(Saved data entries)
────────────────────

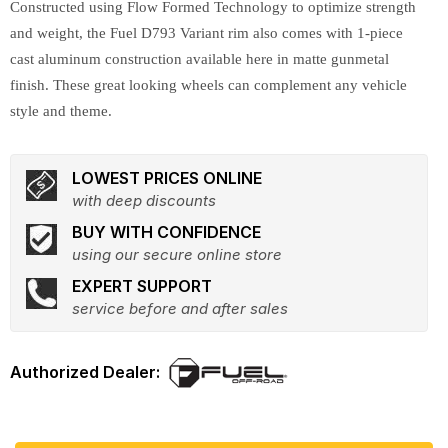
Constructed using Flow Formed Technology to optimize strength
and weight, the Fuel D793 Variant rim also comes with 1-piece
cast aluminum construction available here in matte gunmetal
finish. These great looking wheels can complement any vehicle
style and theme.
LOWEST PRICES ONLINE
with deep discounts
BUY WITH CONFIDENCE
using our secure online store
EXPERT SUPPORT
service before and after sales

────────────────────

* _ACTION ITEM_: Every line in the data above that contains the word "using" should be copied.

* _RESPONSE TO THIS TASK_:
Constructed using Flow Formed Technology to optimize strength
using our secure online store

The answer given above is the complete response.